- _Exercise prompt_: Wherever the word "tidak" turns up in a line of the entries, copy that line.

[Transcribed page contents]
☆ ☆ ☆ ☆

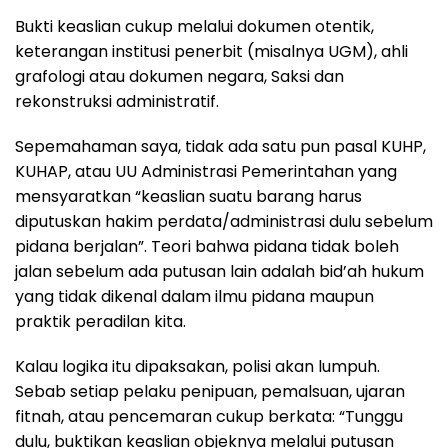
Bukti keaslian cukup melalui dokumen otentik,
keterangan institusi penerbit (misalnya UGM), ahli
grafologi atau dokumen negara, Saksi dan
rekonstruksi administratif.
Sepemahaman saya, tidak ada satu pun pasal KUHP,
KUHAP, atau UU Administrasi Pemerintahan yang
mensyaratkan “keaslian suatu barang harus
diputuskan hakim perdata/administrasi dulu sebelum
pidana berjalan”. Teori bahwa pidana tidak boleh
jalan sebelum ada putusan lain adalah bid’ah hukum
yang tidak dikenal dalam ilmu pidana maupun
praktik peradilan kita.
Kalau logika itu dipaksakan, polisi akan lumpuh.
Sebab setiap pelaku penipuan, pemalsuan, ujaran
fitnah, atau pencemaran cukup berkata: “Tunggu
dulu, buktikan keaslian objeknya melalui putusan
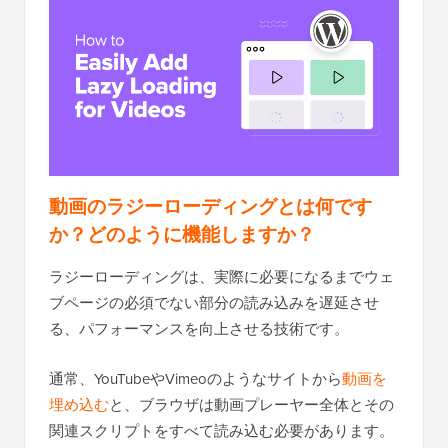
動画のラジーローディングとは何です
か？どのように機能しますか？
ラジーローディングは、実際​​に必要になるまでウェ
ブページの必須でない部分の読み込みを遅延させ
る、パフォーマンスを向上させる技術です。
通常、YouTubeやVimeoのようなサイトから
動画を
埋め込む
と、ブラウザは動画プレーヤー全体とその
関連スクリプトをすべて読み込む必要があります。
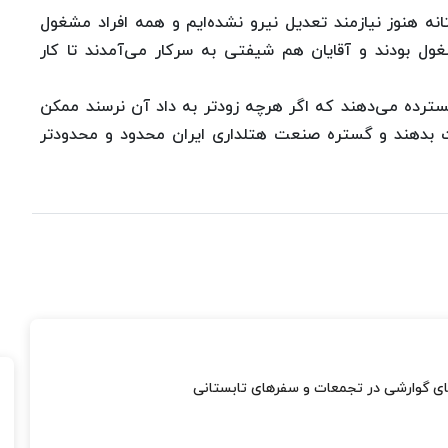
نه هنوز نیازمند تعدیل نیرو نشده‌ایم و همه افراد مشغول
غول بودند و آقایان هم شیفتی به سرکار می‌آمدند تا کار
گسترده می‌دهند که اگر هرچه زودتر به داد آن نرسند ممکن
 بدهند و گستره صنعت هتلداری ایران محدود و محدودتر
های گوارشی در تجمعات و سفرهای تابستانی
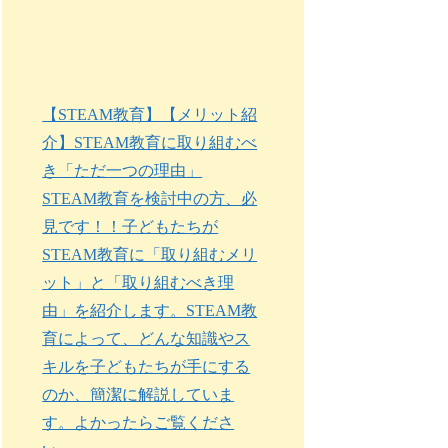
【STEAM教育】【メリット紹
介】STEAM教育に取り組むべ
き「ただ一つの理由」
STEAM教育を検討中の方、必
見です！！子どもたちが
STEAM教育に「取り組むメリ
ット」と「取り組むべき理
由」を紹介します。STEAM教
育によって、どんな知識やス
キルを子どもたちが手にする
のか、簡潔に解説していま
す。よかったらご覧くださ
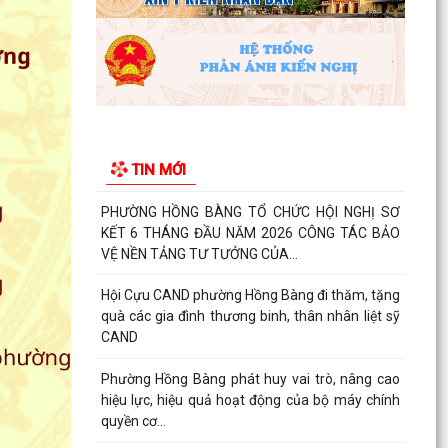
BINH, LIỆT SĨ
Phường Hồng Bàng tổ chức Lễ tưởng niệm, cầu
siêu Mẹ Việt Nam Anh hùng và các Anh hùng
liệt sĩ
Dâng hương, tưởng niệm các Anh hùng - Liệt sĩ
tại các di tích trên địa bàn thành phố là Đền
TIN MỚI
thờ...
PHƯỜNG HỒNG BÀNG TỔ CHỨC HỘI NGHỊ SƠ
KẾT 6 THÁNG ĐẦU NĂM 2026 CÔNG TÁC BẢO
VỆ NỀN TẢNG TƯ TƯỞNG CỦA...
Hội Cựu CAND phường Hồng Bàng đi thăm, tặng
quà các gia đình thương binh, thân nhân liệt sỹ
CAND
Phường Hồng Bàng phát huy vai trò, nâng cao
hiệu lực, hiệu quả hoạt động của bộ máy chính
quyền cơ...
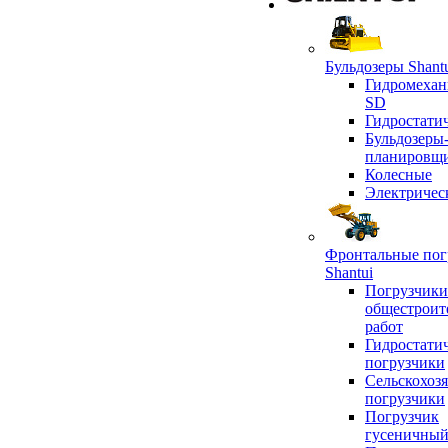
Бульдозеры Shant
Гидромехан
SD
Гидростати
Бульдозеры
планировщ
Колесные
Электричес
Фронтальные пог
Shantui
Погрузчики
общестроит
работ
Гидростати
погрузчики
Сельскохоз
погрузчики
Погрузчик
гусеничны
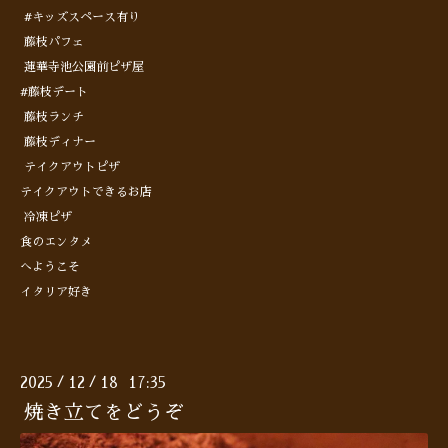
#キッズスペース有り
藤枝パフェ
蓮華寺池公園前ピザ屋
#藤枝デート
藤枝ランチ
藤枝ディナー
テイクアウトピザ
テイクアウトできるお店
冷凍ピザ
食のエンタメ
へようこそ
イタリア好き
2025
12
18 17:35
/
/
焼き立てをどうぞ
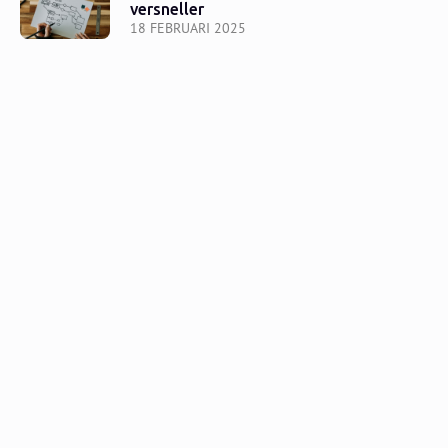
versneller
18 FEBRUARI 2025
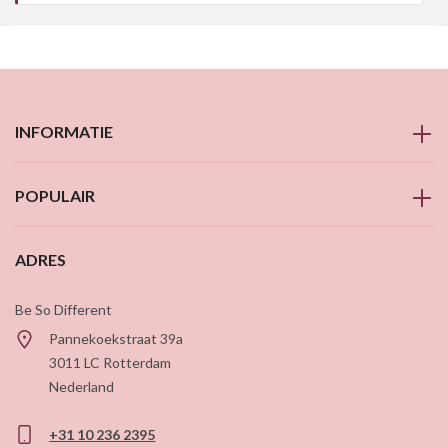
INFORMATIE
POPULAIR
ADRES
Be So Different
Pannekoekstraat 39a
3011 LC
Rotterdam
Nederland
+31 10 236 2395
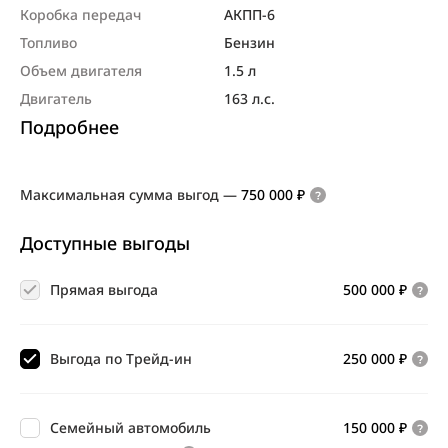
Коробка передач
АКПП-6
Топливо
Бензин
Объем двигателя
1.5 л
Двигатель
163 л.с.
Подробнее
Максимальная сумма выгод
—
750 000 ₽
Доступные выгоды
Прямая выгода
500 000 ₽
Выгода по Трейд-ин
250 000 ₽
Семейный автомобиль
150 000 ₽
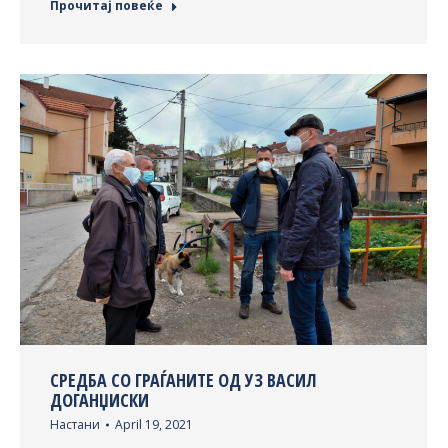
Прочитај повеќе
СРЕДБА СО ГРАЃАНИТЕ ОД УЗ ВАСИЛ
ДОГАНЏИСКИ
Настани
April 19, 2021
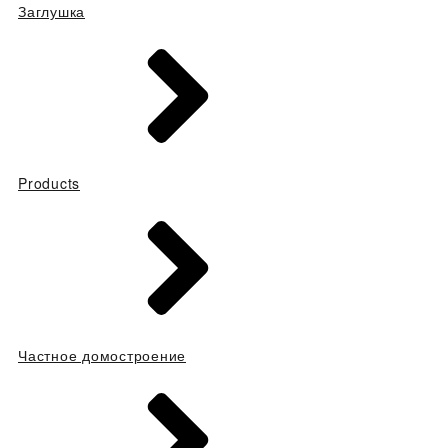
Заглушка
Products
Частное домостроение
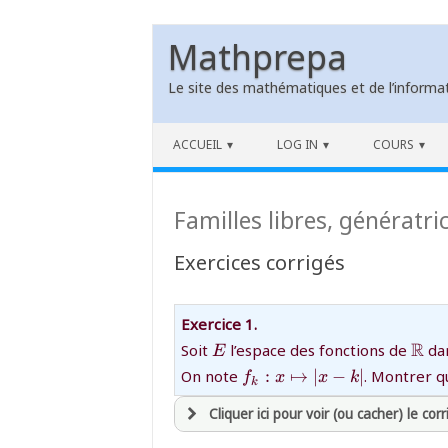
Mathprepa
Le site des mathématiques et de l’informat
Skip to content
ACCUEIL
LOG IN
COURS
Familles libres, génératri
Exercices corrigés
Exercice 1.
{E}
{\m
R
Soit
l’espace des fonctions de
da
E
{f_k:x\mapsto\left|x-
On note
:
↦
∣
−
∣
. Montrer q
f
x
x
k
k
k\right|}
Cliquer ici pour voir (ou cacher) le corr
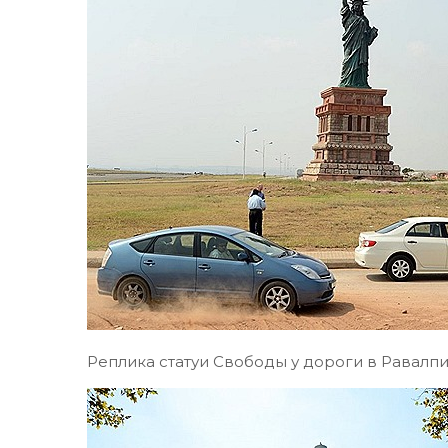
Реплика статуи Свободы у дороги в Равалпи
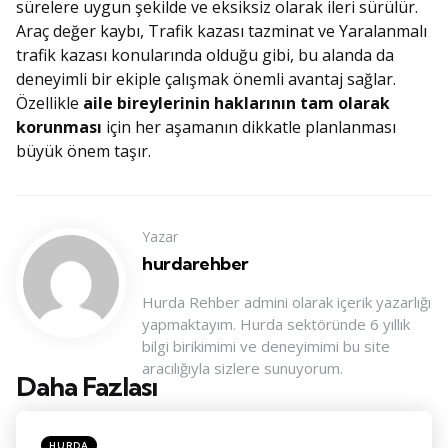
sürelere uygun şekilde ve eksiksiz olarak ileri sürülür.
Araç değer kaybı, Trafik kazası tazminat ve Yaralanmalı
trafik kazası konularında olduğu gibi, bu alanda da
deneyimli bir ekiple çalışmak önemli avantaj sağlar.
Özellikle
aile bireylerinin haklarının tam olarak
korunması
için her aşamanın dikkatle planlanması
büyük önem taşır.
Yazar
hurdarehber
Hurda Rehber admini olarak içerik yazarlığı
yapmaktayım. Hurda sektöründe 6 yıllık
bilgi birikimimi ve deneyimimi bu site
aracılığıyla sizlere sunuyorum.
Daha Fazlası
Konu
Navigasyonu
Posted
HURDA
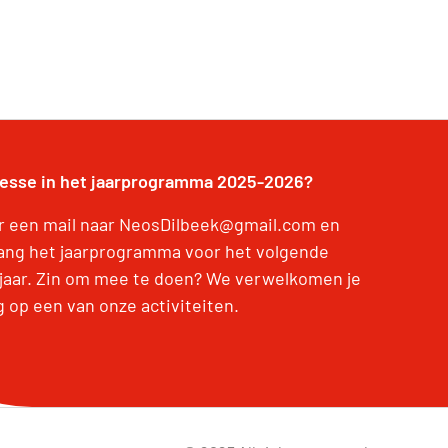
resse in het jaarprogramma 2025-2026?
r een mail naar NeosDilbeek@gmail.com en
ang het jaarprogramma voor het volgende
jaar. Zin om mee te doen? We verwelkomen je
g op een van onze activiteiten.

☆ ☆ ☆ ☆

- _Completed exercise_:
Sepemahaman saya, tidak ada satu pun pasal KUHP,
pidana berjalan”. Teori bahwa pidana tidak boleh
yang tidak dikenal dalam ilmu pidana maupun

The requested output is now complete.